Something really annoyed me today and I am going to write about it, Goddamnit!

360 Documentaries must be in my podcast list for some reason. But a recent episode — Among Animals — was certainly not a documentary. More like half relaxation tape and half animal rights propaganda piece. (Not that I am against animal rights… but propaganda is propaganda.)

But the awful nature of the “documentary”, as a whole, is not what annoyed me. It was this particular sentiment that was brought up by one of the interviewees:

The other scientific taboo is anecdotes. But think of all we miss if we don’t permit stories to be told about the way we see and hear and sense and think about animals and instead we limit our descriptions of them to formal measurements. To dismiss anecdotes is really to distort an individual animal’s life.

That’s not quite all…

The documentary’s narrator (who is a child of maybe eight years, no doubt to aid the propaganda push) then goes on to “prove” the point:

This is a true story.

In the snowy mountains, where there are many brumbies, one had died beside a creek. After two days a mob of wild horses appeared in the south. Then another in the north. And a third in the west. Together they formed one long line, and each turning to face the fallen horse they filed slowly past.

(I would normally mention the name of the person who made the anecdotes-are-awesome claim, but unlike most ABC radio material this does not have a transcript. I’m not keep to trawl through the whole thing again to find a name. Doubtless it is one of the people mentioned as guests.)

Hopefully you can see why I am annoyed.

Anecdotes are useless. If we paid any heed to anecdotes we’d have to seriously consider bible miracles, UFO abductions, the existence of dragons, and so much more crap.

The unscientific mind sees the horses doing this and jumps straight to a conclusion. “Horses have the same emotions as me.” For them, the matter is settled.

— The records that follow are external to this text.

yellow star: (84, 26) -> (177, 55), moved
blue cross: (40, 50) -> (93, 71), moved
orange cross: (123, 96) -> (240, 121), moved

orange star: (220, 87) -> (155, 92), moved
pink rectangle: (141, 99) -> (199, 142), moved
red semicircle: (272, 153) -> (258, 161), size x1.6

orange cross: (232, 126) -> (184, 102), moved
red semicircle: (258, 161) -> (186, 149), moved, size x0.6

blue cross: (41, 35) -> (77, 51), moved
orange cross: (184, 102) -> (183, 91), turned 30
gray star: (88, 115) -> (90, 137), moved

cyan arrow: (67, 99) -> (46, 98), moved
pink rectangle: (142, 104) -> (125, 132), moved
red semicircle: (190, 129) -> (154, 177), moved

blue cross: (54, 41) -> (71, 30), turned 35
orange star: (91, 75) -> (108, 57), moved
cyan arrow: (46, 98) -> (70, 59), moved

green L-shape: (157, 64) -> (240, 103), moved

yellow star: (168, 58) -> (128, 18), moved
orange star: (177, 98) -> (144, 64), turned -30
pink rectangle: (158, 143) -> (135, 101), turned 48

But true science doesn’t end with anecdotes. Anecdotes are where you start. The scientific mind, upon seeing this odd behaviour, wants to know more. This is where experiments and observation come in. Watch horses in the wild to see how they normally treat their dead. Plant dead horses (or taxidermic simulacrums) and see if they cause the same reaction. I’m sure a zoologist could think up more and better tests. The end results are — shock — formal measurements.

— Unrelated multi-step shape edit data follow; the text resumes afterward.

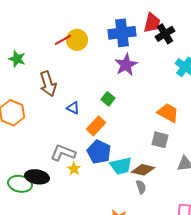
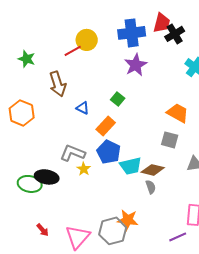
red line: (63, 40) -> (73, 51), moved

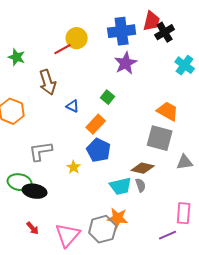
gray square: (170, 140) -> (160, 138), size x1.5
gray L-shape: (73, 153) -> (41, 151), moved, turned -30
cyan trapezoid: (131, 166) -> (121, 186), moved
black ellipse: (47, 177) -> (35, 191), moved

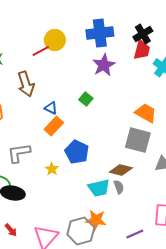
red trapezoid: (152, 21) -> (142, 50), moved
orange rectangle: (96, 124) -> (54, 126), moved
purple line: (168, 235) -> (135, 234), moved

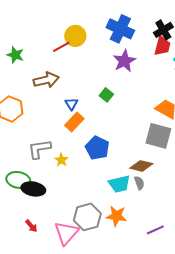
blue cross: (100, 33) -> (120, 29), turned 32
brown arrow: (26, 84) -> (46, 80), turned -85
blue triangle: (51, 108) -> (71, 104), turned 32
yellow star: (52, 169) -> (61, 160), moved
gray hexagon: (81, 231) -> (87, 217), moved

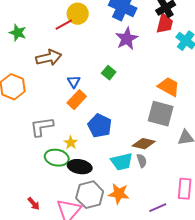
yellow star: (61, 160) -> (71, 143), moved
green ellipse: (18, 180) -> (57, 158), moved
black ellipse: (33, 189) -> (80, 167), moved

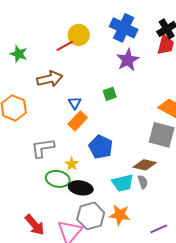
green square: (109, 73) -> (110, 94), turned 32
red arrow: (34, 204) -> (35, 225), size x1.6

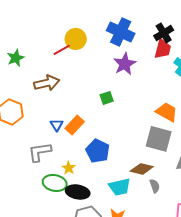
green star: (19, 54) -> (16, 58), turned 30
blue triangle: (75, 103) -> (57, 125), moved
gray semicircle: (143, 182) -> (155, 186), moved

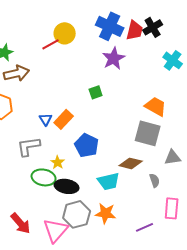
red trapezoid: (163, 49) -> (135, 30), moved
brown arrow: (47, 83) -> (17, 73), moved
gray semicircle: (155, 186) -> (155, 180), moved

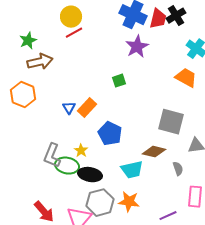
yellow circle: (65, 33) -> (71, 17), moved
orange trapezoid: (156, 106) -> (186, 78), moved
gray L-shape: (29, 146) -> (52, 156), moved, turned -60

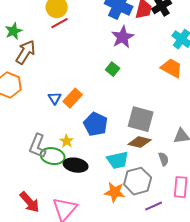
brown arrow: (40, 62) -> (26, 52), turned -45
green square: (119, 81) -> (113, 69), moved, turned -32
gray square: (171, 122) -> (141, 119), moved
gray hexagon: (100, 203) -> (138, 181), moved

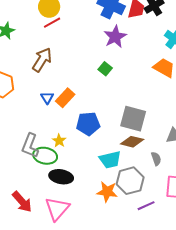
brown arrow: (26, 52) -> (42, 60), moved
blue pentagon: (96, 124) -> (88, 124), turned -30
black ellipse: (76, 165) -> (61, 177), moved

Animal behavior isn’t some airy-fairy mystery we can’t understand. Clever scientists have devised ways to test very specific capabilities.

So, why does this annoy me? What do I care what some fool has to say about science and anecdotes?

I care because the fact that such a stupid thought can be so boldly mentioned is symptomatic of a lack of scientific thinking in the public at large. And that is bad because the public at large votes. The type of person who thinks anecdotes are valid science is the type of person who thinks climate change is impossible because they had a cold winter, or that evolution is a lie because the eye is a complex organ.